Investment managers characterize the American economy as resilient, whether or not the Federal Reserve curtails its current quantitative easing (QE3) program, according to a survey.

The Northern Trust survey also finds that nine out of 10 expect the political standoff over the federal government shutdown and the U.S. debt ceiling would have, at most, a modest impact on U.S. equity markets.

“Throughout 2013, investment managers have weighed the impact of politics and policy decisions against a steadily improving economy in their market outlook,” says Christopher Vella, chief investment officer for multi-manager solutions at Northern Trust.

Regarding the budget standoff, it seems as if Washington’s continued infighting was not news to Wall Street and managers expected that gradual strengthening of key indicators would prevail over short-term political factors, he adds. “Optimism on the economy also appears to outweigh Fed policy changes that have been anticipated by the financial markets.”

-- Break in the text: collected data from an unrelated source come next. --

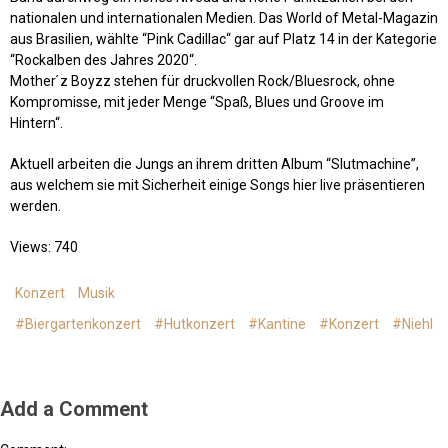
nationalen und internationalen Medien. Das World of Metal-Magazin
aus Brasilien, wählte “Pink Cadillac“ gar auf Platz 14 in der Kategorie
“Rockalben des Jahres 2020“.
Mother ́z Boyzz stehen für druckvollen Rock/Bluesrock, ohne
Kompromisse, mit jeder Menge “Spaß, Blues und Groove im
Hintern“.
Aktuell arbeiten die Jungs an ihrem dritten Album “Slutmachine”,
aus welchem sie mit Sicherheit einige Songs hier live präsentieren
werden.
Views: 740
Konzert
Musik
#Biergartenkonzert
#Hutkonzert
#Kantine
#Konzert
#Niehl
Add a Comment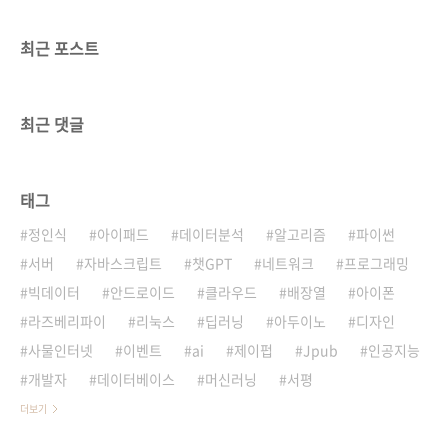
최근 포스트
최근 댓글
태그
정인식
아이패드
데이터분석
알고리즘
파이썬
서버
자바스크립트
챗GPT
네트워크
프로그래밍
빅데이터
안드로이드
클라우드
배장열
아이폰
라즈베리파이
리눅스
딥러닝
아두이노
디자인
사물인터넷
이벤트
ai
제이펍
Jpub
인공지능
개발자
데이터베이스
머신러닝
서평
더보기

Managers expressed optimism on several key economic factors:

  • 86% believe job growth will either remain stable or accelerate over the next six months;
  • 71% expect housing prices to rise over the next six months; and
  • 89% expect corporate profits to remain stable or increase in the fourth quarter.

Most managers are expecting that Washington will sidestep the budget and debt ceiling issues prior to significant harm being inflicted on the markets.

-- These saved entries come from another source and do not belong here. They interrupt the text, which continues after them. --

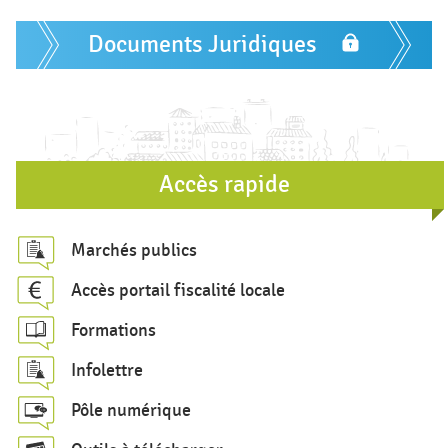
i
Documents Juridiques
r
e
d
e
r
Accès rapide
e
c
Marchés publics
h
Accès portail fiscalité locale
e
Formations
r
c
Infolettre
h
Pôle numérique
e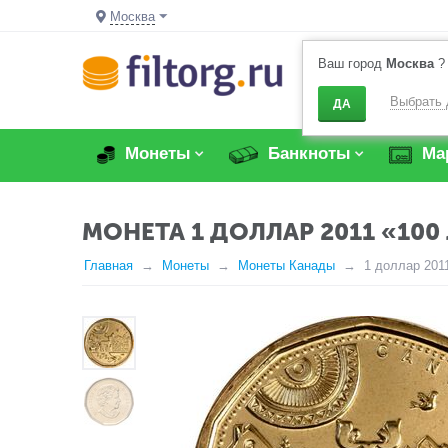
Москва
Ваш город
Москва
?
Выбрать 
ДА
Монеты
Банкноты
Ма
МОНЕТА 1 ДОЛЛАР 2011 «10
Главная
Монеты
Монеты Канады
1 доллар 201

Looking outside the U.S., managers are seeing value in emerging market equities after losses in those markets in 2013. Sixty-four percent of managers believe emerging market equities are undervalued, up from 49% in the second quarter.

However, managers don’t expect strong performance to return soon. Only 23% of managers expect emerging market equities to outperform developed market equities over the next six months.

Managers also view European equities favourably, with 53% saying European equities are undervalued. Sixty-nine percent of managers believe the Japanese equity market is undervalued or appropriately valued.

The survey of approximately 100 managers was taken before Janet Yellen was nominated as the next chair of the Federal Reserve earlier this week.